Les violences urbaines sont définies comme « tout acte violent commis à force ouverte contre des biens, des personnes et/ou des symboles de l’autorité de l’État, par un groupe généralement jeune, structuré ou non, commis sur un territoire donné » — une description suffisamment vague pour pouvoir être invoquée dès lors que le pouvoir en place rencontre la moindre contestation.

Le texte entérine un cadre juridique d’exception : pas de sommations préalables ; l’usage de la force relève de l’agent sur le terrain ; l’usage des armes dites « de force intermédiaire » (taser, LBD et grenade de désencerclement) est élargi ; les garanties spécifiques aux journalistes disparaissent.

En supprimant la prise en compte du statut des journalistes, Retailleau retire les droits concrets qui permettent la documentation, comme le fait d’utiliser un équipement de protection, de sortir d’une nasse avec la carte de presse, de ne pas être interpellé ou tout simplement de conserver son matériel.
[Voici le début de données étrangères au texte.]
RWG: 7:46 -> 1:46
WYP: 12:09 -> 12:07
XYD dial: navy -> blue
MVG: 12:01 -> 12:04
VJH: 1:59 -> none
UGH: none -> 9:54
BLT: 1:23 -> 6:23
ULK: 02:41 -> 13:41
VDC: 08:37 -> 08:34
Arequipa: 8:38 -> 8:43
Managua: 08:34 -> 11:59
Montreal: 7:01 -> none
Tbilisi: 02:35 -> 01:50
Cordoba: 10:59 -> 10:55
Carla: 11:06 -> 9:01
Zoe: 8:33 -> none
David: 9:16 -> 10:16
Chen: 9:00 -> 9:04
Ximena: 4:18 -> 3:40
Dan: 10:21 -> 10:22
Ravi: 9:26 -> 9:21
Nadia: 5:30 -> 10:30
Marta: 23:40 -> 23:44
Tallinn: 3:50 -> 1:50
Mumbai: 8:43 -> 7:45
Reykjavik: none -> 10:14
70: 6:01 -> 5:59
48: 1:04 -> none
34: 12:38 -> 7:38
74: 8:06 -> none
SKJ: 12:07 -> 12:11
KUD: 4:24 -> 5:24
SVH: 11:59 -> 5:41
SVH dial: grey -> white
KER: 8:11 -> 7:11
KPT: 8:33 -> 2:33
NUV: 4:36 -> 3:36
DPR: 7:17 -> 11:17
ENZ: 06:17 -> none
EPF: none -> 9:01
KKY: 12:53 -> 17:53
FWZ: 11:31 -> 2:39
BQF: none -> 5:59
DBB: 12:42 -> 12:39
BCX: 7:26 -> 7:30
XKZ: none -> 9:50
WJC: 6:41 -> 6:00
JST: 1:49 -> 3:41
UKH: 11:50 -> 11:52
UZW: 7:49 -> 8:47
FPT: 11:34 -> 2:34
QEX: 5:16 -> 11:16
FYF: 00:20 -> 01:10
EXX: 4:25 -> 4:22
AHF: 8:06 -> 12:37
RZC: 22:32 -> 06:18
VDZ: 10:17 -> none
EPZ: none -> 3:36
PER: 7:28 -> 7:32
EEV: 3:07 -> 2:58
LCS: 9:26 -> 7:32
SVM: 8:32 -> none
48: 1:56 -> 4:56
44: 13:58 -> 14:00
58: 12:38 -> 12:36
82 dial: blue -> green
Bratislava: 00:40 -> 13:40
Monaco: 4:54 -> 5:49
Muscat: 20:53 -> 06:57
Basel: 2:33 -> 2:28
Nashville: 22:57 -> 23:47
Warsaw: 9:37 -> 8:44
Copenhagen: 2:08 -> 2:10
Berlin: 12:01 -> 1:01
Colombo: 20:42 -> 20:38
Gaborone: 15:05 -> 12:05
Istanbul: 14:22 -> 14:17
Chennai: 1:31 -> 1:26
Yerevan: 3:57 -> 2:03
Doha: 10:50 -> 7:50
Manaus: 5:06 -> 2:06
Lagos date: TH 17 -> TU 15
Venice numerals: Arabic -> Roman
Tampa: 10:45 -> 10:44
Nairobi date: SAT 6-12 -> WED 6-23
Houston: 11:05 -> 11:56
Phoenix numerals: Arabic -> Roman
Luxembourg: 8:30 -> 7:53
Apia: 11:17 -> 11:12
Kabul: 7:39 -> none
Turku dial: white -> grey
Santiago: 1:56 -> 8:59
Empêcher les journalistes de travailler, c’est invisibiliser les violences et prendre le contrôle du récit médiatique (déjà bien aux mains de la bourgeoisie).

Retailleau prépare une nouvelle fois le terrain au fascisme. Refusons ce huis clos. Exigeons le retrait de cette circulaire, soutenons les recours syndicaux, et imposons, par la mobilisation populaire, que les journalistes puissent travailler, sans entraves ni matraques.